Estimating the Impact of User Personality Traits on Electronic Word-of-Mouth: Text-mining Social Media Platforms
Panos Adamopoulos, Anindya Ghose, and Vilma Todri , 2018, 18-100-01
As users share opinions, choices, and decisions on social media, nurturing positive online word of mouth is a critical aim of marketing activity. In this report, Panos Adamopoulos, Anindya Ghose, and Vilma Todri examine whether personality traits of social media users attenuate or accentuate the effectiveness of WOM. Specifically, using recent advancements in big data and machine-learning techniques to extract information from unstructured textual content, they examine whether and how latent personality characteristics of a user affect purchases of actual products.

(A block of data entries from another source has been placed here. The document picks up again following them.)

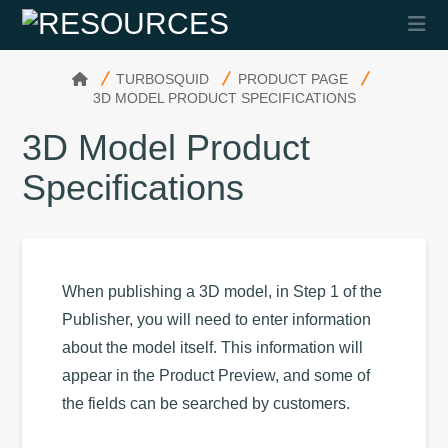
Na
HOME
TURBOSQUID
PRODUCT PAGE
3D MODEL PRODUCT SPECIFICATIONS
3D Model Product
Specifications
When publishing a 3D model, in Step 1 of the
Publisher, you will need to enter information
about the model itself. This information will
appear in the Product Preview, and some of
the fields can be searched by customers.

Their empirical setting is a social commerce venture launched by American Express on Twitter. The data span all the confirmed transactions over two weeks in 2013, complemented by unstructured data from users’ profiles and timelines. The researchers leverage a novel combination of machine-learning-based text-mining techniques with more conventional econometric methods and a quasi-experiment to disentangle the effects of personality on WOM from correlated user behaviors and homophily.
There is a positive and statistically significant effect of the level of personality similarity between two social media users on the likelihood of a subsequent purchase after exposure to WOM. In particular, exposure to WOM messages from similar users in terms of personality, rather than dissimilar users, increases the likelihood of a post-purchase by 47.58%.
Unraveling the impact of various personality types, the authors find that WOM originating from users who exhibit high levels of agreeableness, conscientiousness, and openness is more likely to be more effective, whereas for users with low levels of conscientiousness or agreeableness the opposite effect is more likely. In addition, introvert users are susceptible to WOM, in contrast to extrovert users. In particular, a WOM message from an extrovert user to an introvert peer increases the likelihood of a subsequent purchase by 71.28%. Finally, WOM originating from users with low levels of emotional range affects similar users whereas for high levels of emotional range increased similarity has usually the opposite effect.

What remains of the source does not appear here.